Otto Klemperer (14 May 1885 – 6 July 1973) was a German conductor and composer. He is widely regarded as one of the leading conductors of the 20th century.
Klemperer was born on 14 May 1885 in Breslau. Although the boy first wanted to be an actor rather than a musician, the aid of a wealthy family member allowed him to pursue a musical education. With the support of his parents, he dropped out of secondary school to study music in Frankfurt, several years later moving to Berlin to continue his studies at the conservatory.
In 1905 he began a period of study with Hans Pfitzner. At the beginning of the war in 1914, he received his first big break as the temporary replacement for Pfitzner as the opera director for the city of Strasbourg. By the end of the war, with the defeat of Germany and the drama of the November Revolution, Klemperer, increasingly radicalised, had become a faithful supporter of the new Weimar Republic. He moved to Cologne, and formally converted to Catholicism in 1919.
In the mid-1920s he returned to Berlin, a centre of musical innovation in Weimar Germany. It was there that he held probably his most significant post, as conductor of the Kroll Opera, where he was a vocal advocate of composers like Ernst Krenek, Kurt Weill and Schoenberg. However, the increasingly conservative atmosphere of Germany, along with the severe economic depression, claimed him as an early victim, and he lost his position at the Kroll in 1931. Instead, he was offered a position working at the Prussian State Opera, where he was conducting when Hitler came to power.
Despite the response to his production of Wagner’s Tannhäuser in early 1933, Klemperer initially did not want to leave Germany, and hoped that his fame and apolitical stance would protect him. In April 1933, however, he fled to Austria, leaving his wife and children behind, to follow when he had secured a permanent residence. Unlike many of his fellow German-Jewish refugees, Klemperer was to establish a successful musical career in exile. Upon arrival in the United States, where he had already toured successfully in the 1920s, he was offered the position of musical director of the Los Angeles Philharmonic Orchestra.
In 1939 he underwent an operation for a brain tumour, which left him with facial paralysis and worsened his emotional problems. He was so incapacitated that he ceased to conduct for several years. After the war, however, he was to resume an impressive international musical career. He became known as one of the best living conductors of the classical German repertoire, particularly of works of the Viennese school and his early idol, Mahler. In later life he reverted to Judaism in the 1960s, and became a citizen of the State of Israel in 1970. The conductor died in Zurich in July 1973, at the age of 88. He was buried in the Jewish cemetery in Zurich.

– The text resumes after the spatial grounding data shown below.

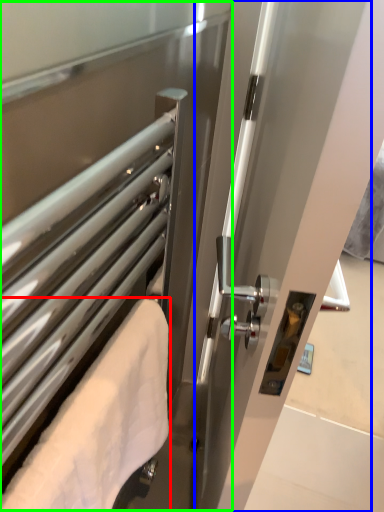 Question: Which is farther away from towel (highlighted by a red box)? screen door (highlighted by a blue box) or screen door (highlighted by a green box)?

Choices:
 (A) screen door
 (B) screen door

Answer: (A) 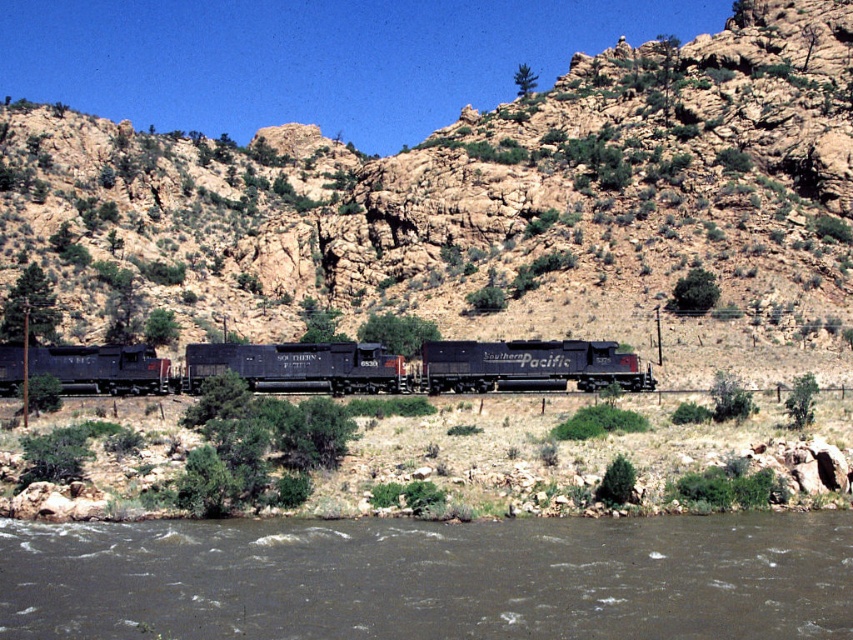 How distant is brown dirt at lower center from matte black locomotive at center?

brown dirt at lower center and matte black locomotive at center are 11.58 meters apart.

Which of these two, brown dirt at lower center or matte black locomotive at center, stands taller?

With more height is brown dirt at lower center.

Is point (132, 456) behind point (647, 368)?

No, it is in front of (647, 368).

The width and height of the screenshot is (853, 640). Find the location of `brown dirt at lower center`. brown dirt at lower center is located at coordinates (428, 460).

Who is more forward, (247, 595) or (33, 349)?

Point (247, 595)

Which is more to the left, brown muddy water at lower center or matte black locomotive at center?

Positioned to the left is matte black locomotive at center.

Which is in front, point (421, 577) or point (612, 355)?

Positioned in front is point (421, 577).

The height and width of the screenshot is (640, 853). Find the location of `brown muddy water at lower center`. brown muddy water at lower center is located at coordinates (431, 579).

Does brown muddy water at lower center have a greater height compared to brown dirt at lower center?

In fact, brown muddy water at lower center may be shorter than brown dirt at lower center.

Between point (650, 592) and point (68, 435), which one is positioned behind?

The point (68, 435) is behind.

Find the location of a particular element. The width and height of the screenshot is (853, 640). brown muddy water at lower center is located at coordinates (431, 579). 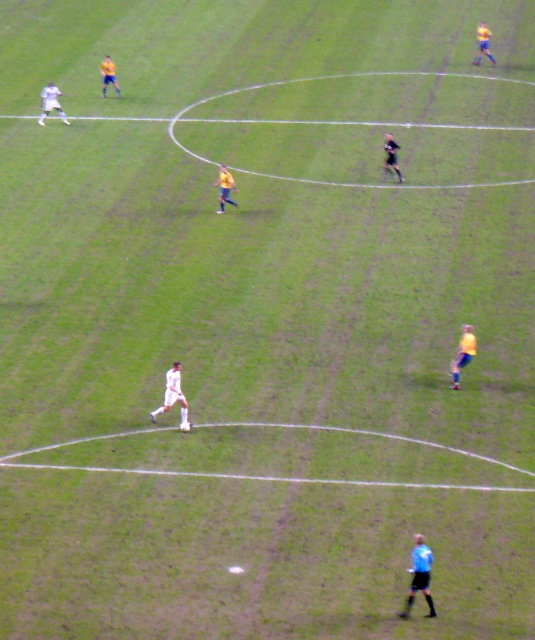 Does blue uniformed person at lower right appear under yellow matte jersey at right?

Indeed, blue uniformed person at lower right is positioned under yellow matte jersey at right.

Does blue uniformed person at lower right have a greater width compared to yellow matte jersey at right?

Correct, the width of blue uniformed person at lower right exceeds that of yellow matte jersey at right.

Which is in front, point (418, 541) or point (460, 346)?

Point (418, 541) is in front.

I want to click on blue uniformed person at lower right, so click(x=419, y=577).

Does white matte soccer player at center lie in front of white matte soccer player at upper left?

Yes, it is in front of white matte soccer player at upper left.

Is point (174, 380) positioned before point (52, 106)?

Yes, it is.

Identify the location of white matte soccer player at center. Image resolution: width=535 pixels, height=640 pixels. (172, 396).

Is white matte soccer player at center taller than yellow jersey at center?

No.

From the picture: Is white matte soccer player at center bigger than yellow jersey at center?

Correct, white matte soccer player at center is larger in size than yellow jersey at center.

The width and height of the screenshot is (535, 640). What do you see at coordinates (172, 396) in the screenshot? I see `white matte soccer player at center` at bounding box center [172, 396].

The image size is (535, 640). What are the coordinates of `white matte soccer player at center` in the screenshot? It's located at (172, 396). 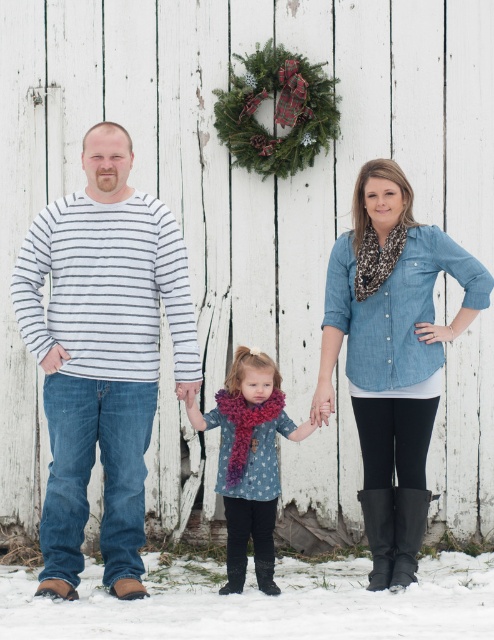 You are a photographer trying to capture the family in the image. You notice two shirts at the center of the scene. Which shirt is on the left side when looking at the striped cotton shirt at center and the chambray shirt at center?

The striped cotton shirt at center is positioned on the left side of the chambray shirt at center.

You are standing in front of the rustic wooden wall and want to place a decoration. You have two points marked on the wall where you can hang items. The points are labeled as point 1 at coordinates point (28, 308) and point 2 at coordinates point (279, 381). If you want to hang an item closer to your face level, which point should you choose?

Point 1 at coordinates point (28, 308) is closer to the viewer than point (279, 381), so you should choose point 1 to hang the item closer to your face level. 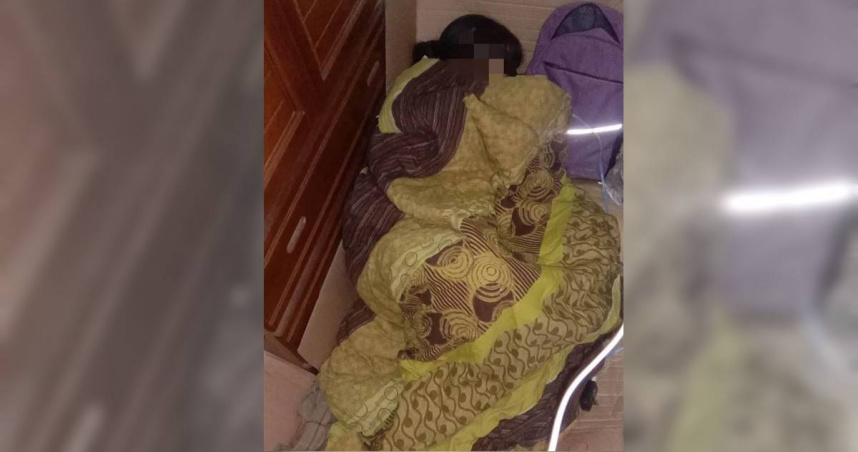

Prayer: Thank you Lord for this man and the beautiful music he produced. Despite his emotional and personal struggles, he articulated the beauty of God through his musical gifts, and expressed the faith you gave him as a Jew, a Catholic, and a human being caught up in the struggles of life. Even as he brought alive great works of music such as Bach’s St Matthew Passion that proclaim your glory, help us to live lives of faith, worship and devotion to you. In Yeshua’s name we pray. Amen.